The Moscow Kremlin represents the heart of the Russian state. It is a vast fortress, the blood-red walls of which have changed their shape and construction several times over centuries. Tsars initiated some of the changes, others were due to fires and other disasters.
These walls have witnessed more than 800 years of political intrigue and extraordinary violence. Kremlin is a byword for enduring power; from Ivan The Terrible to Vladimir Putin.
Generations of Russian leaders have sought to use the fortress to legitimize their vision of statehood. V. Putin initiated the latest structural major change by commissioning the building of a helipad so that he doesn’t have to “fight” the now famous Moscow traffic gridlocks.

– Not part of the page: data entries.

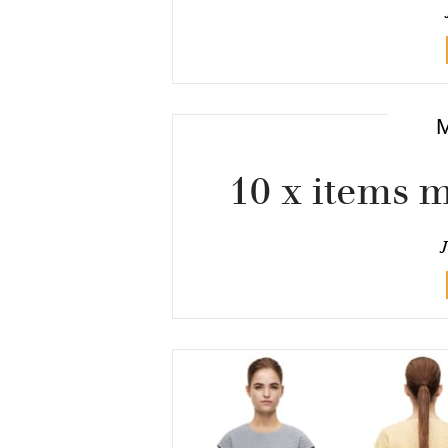
10 x items 
J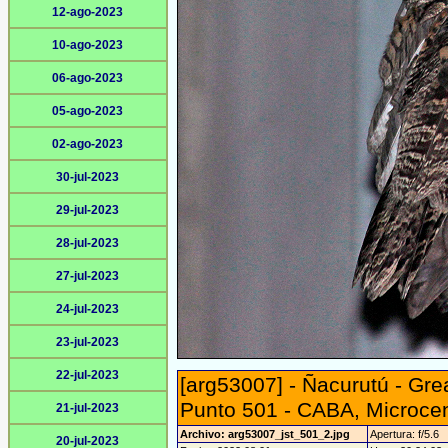
12-ago-2023
10-ago-2023
06-ago-2023
05-ago-2023
02-ago-2023
30-jul-2023
29-jul-2023
28-jul-2023
27-jul-2023
24-jul-2023
23-jul-2023
22-jul-2023
[arg53007] - Ñacurutú - Gr
Punto 501 - CABA, Microce
21-jul-2023
Archivo: arg53007_jst_501_2.jpg
Apertura: f/5.6
20-jul-2023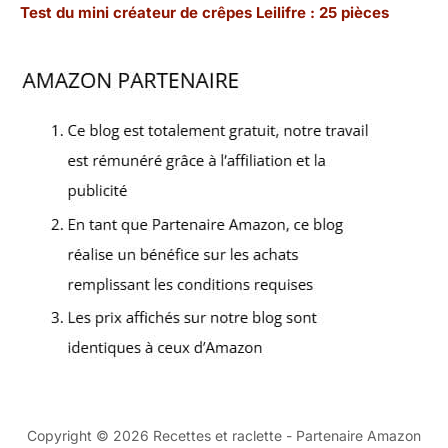
Test du mini créateur de crêpes Leilifre : 25 pièces
Copyright © 2026 Recettes et raclette - Partenaire Amazon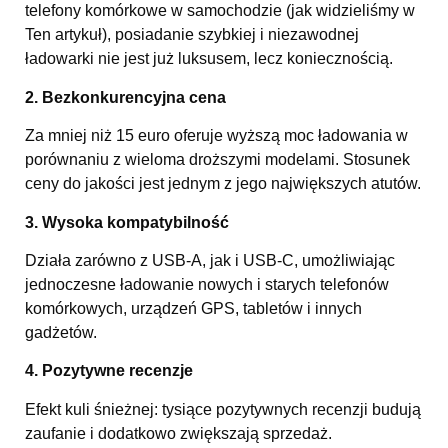
telefony komórkowe w samochodzie (jak widzieliśmy w
Ten artykuł
), posiadanie szybkiej i niezawodnej
ładowarki nie jest już luksusem, lecz koniecznością.
2. Bezkonkurencyjna cena
Za mniej niż 15 euro oferuje wyższą moc ładowania w
porównaniu z wieloma droższymi modelami. Stosunek
ceny do jakości jest jednym z jego największych atutów.
3. Wysoka kompatybilność
Działa zarówno z USB-A, jak i USB-C, umożliwiając
jednoczesne ładowanie nowych i starych telefonów
komórkowych, urządzeń GPS, tabletów i innych
gadżetów.
4. Pozytywne recenzje
Efekt kuli śnieżnej: tysiące pozytywnych recenzji budują
zaufanie i dodatkowo zwiększają sprzedaż.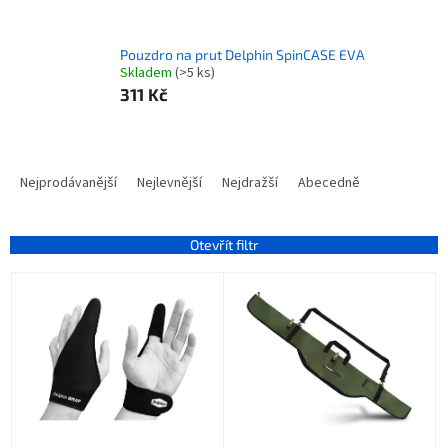
Pouzdro na prut Delphin SpinCASE EVA
Skladem
(>5 ks)
311 Kč
Ř
a
Nejprodávanější
Nejlevnější
Nejdražší
Abecedně
z
e
n
Otevřít filtr
í
V
p
ý
r
p
o
i
d
s
u
p
k
r
t
o
ů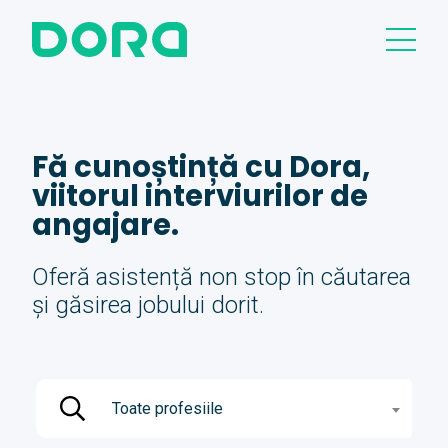
Fă cunoștință cu Dora,
viitorul interviurilor de
angajare.
Oferă asistență non stop în căutarea
și găsirea jobului dorit.
Toate profesiile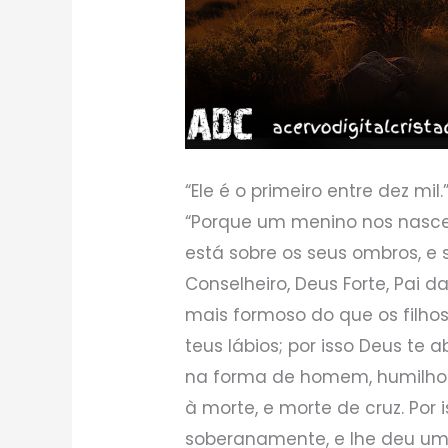
“Ele é o primeiro entre dez mil.”
“Porque um menino nos nasceu
está sobre os seus ombros, e
Conselheiro, Deus Forte, Pai da
mais formoso do que os filh
teus lábios; por isso Deus te
na forma de homem, humilhou
à morte, e morte de cruz. Por
soberanamente, e lhe deu um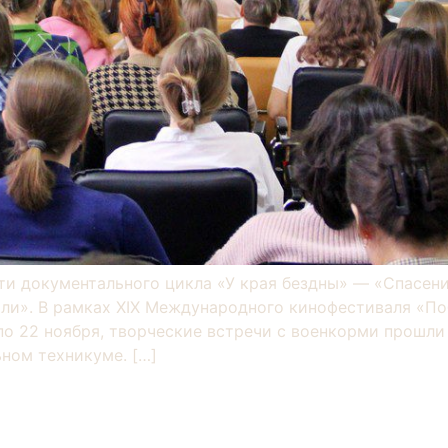
ти документального цикла «У края бездны» — «Спасени
ли». В рамках XIX Международного кинофестиваля «П
по 22 ноября, творческие встречи с военкорми прошл
ном техникуме. […]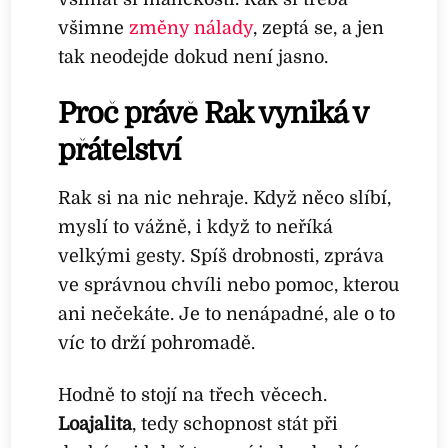
všimne
změny nálady
, zeptá se, a jen
tak neodejde dokud není jasno.
Proč právě Rak vyniká v
přátelství
Rak si na nic nehraje. Když něco slíbí,
myslí to vážně, i když to neříká
velkými gesty. Spíš drobnosti, zpráva
ve správnou chvíli nebo pomoc, kterou
ani nečekáte. Je to nenápadné, ale o to
víc to drží pohromadě.
Hodně to stojí na třech věcech.
Loajalita
, tedy schopnost stát při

Dr. Merridale is an English scholar and professor with another widely acclaimed book on Russia.
This title is the result of many years of research both in London and Moscow and deals from the earliest Moscow Kremlin structure to Ivan The Terrible, to Peter The Great, Catherine The Great, the Romanov tsars, and Nicholas II the last tsar that ended the dynasty.

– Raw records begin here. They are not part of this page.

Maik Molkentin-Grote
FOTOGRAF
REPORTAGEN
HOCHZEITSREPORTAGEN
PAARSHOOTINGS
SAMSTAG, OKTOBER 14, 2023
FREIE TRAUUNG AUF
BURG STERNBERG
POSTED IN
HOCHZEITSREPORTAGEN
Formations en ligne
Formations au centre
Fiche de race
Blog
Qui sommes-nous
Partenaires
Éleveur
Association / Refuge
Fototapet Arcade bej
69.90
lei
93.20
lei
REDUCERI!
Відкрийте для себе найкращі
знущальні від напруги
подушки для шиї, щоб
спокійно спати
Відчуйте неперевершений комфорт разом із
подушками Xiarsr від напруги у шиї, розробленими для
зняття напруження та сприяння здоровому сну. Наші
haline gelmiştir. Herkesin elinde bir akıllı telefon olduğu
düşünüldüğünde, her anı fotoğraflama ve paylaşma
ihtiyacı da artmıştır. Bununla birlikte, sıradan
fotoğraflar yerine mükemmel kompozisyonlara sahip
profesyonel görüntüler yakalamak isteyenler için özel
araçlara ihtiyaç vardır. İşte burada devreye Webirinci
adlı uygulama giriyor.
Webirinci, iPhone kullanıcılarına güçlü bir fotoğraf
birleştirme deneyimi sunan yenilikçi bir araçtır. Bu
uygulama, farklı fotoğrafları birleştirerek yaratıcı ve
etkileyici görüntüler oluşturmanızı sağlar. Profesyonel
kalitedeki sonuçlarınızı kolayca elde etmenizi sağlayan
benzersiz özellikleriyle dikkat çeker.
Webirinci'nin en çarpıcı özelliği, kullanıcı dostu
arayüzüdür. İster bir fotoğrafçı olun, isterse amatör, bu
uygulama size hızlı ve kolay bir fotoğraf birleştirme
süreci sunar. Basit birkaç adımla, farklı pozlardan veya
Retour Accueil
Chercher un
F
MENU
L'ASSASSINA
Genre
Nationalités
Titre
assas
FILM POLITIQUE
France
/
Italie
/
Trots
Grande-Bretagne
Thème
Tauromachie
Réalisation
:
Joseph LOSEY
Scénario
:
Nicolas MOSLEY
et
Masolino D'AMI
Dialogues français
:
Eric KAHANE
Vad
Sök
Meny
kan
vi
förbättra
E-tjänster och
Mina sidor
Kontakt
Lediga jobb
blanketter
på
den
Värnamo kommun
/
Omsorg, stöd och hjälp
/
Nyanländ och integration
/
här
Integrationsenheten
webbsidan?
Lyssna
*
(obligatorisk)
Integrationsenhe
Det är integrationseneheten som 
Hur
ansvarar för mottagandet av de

Bolsheviks started to rule in 1918 and the state changed from absolute dictatorship of J.V. Stalin to Nikita Khrushchev, then to Brezhnew, Yury Antropov, Konstantin Chernenko, Gorbatchev, Boris Yeltsin, and V. Putin.
She not only writes about Kremlin politics but also how a number of tsars commissioned Italian architects, technicians, and craftsmen to build cathedrals or renew walls.
The history of Russia is also explored, but for the reader unfamiliar with Russian history, I recommend an introductory guide to basic Russian history. The reader will then relate to the text better.
She explains how corrupt and cold-blooded any of the highly placed officials siphoned of millions of rubels and priceless historical documents as well as paintings.
Much of the material presented is new to the western audience and literature thanks to the author’s unprecedented access in Kremlin’s old books.
The Red Fortress is an invaluable book for anyone with an interest in Russian history, and by all accounts it is violent, rich, triumphant, and sad, all at the same time.
Moscow Kremlin is a UNESCO world heritage site and has endured many incarnations.
The stories of Stalin’s policies, his thinking, and those of his ministers would provide with good material for a doctoral dissertation.
Although the focus of the Red Fortress is narrow, occasionally the author writes about Russian history in general.
Dr. Merridale’s writing is clear, concise, a flow well, explains events in detail and points out how hypnotic, beautiful, and historic it is.
There is nothing accidental about Kremlin’s current appearance.
A marvellous book to read and from which to learn.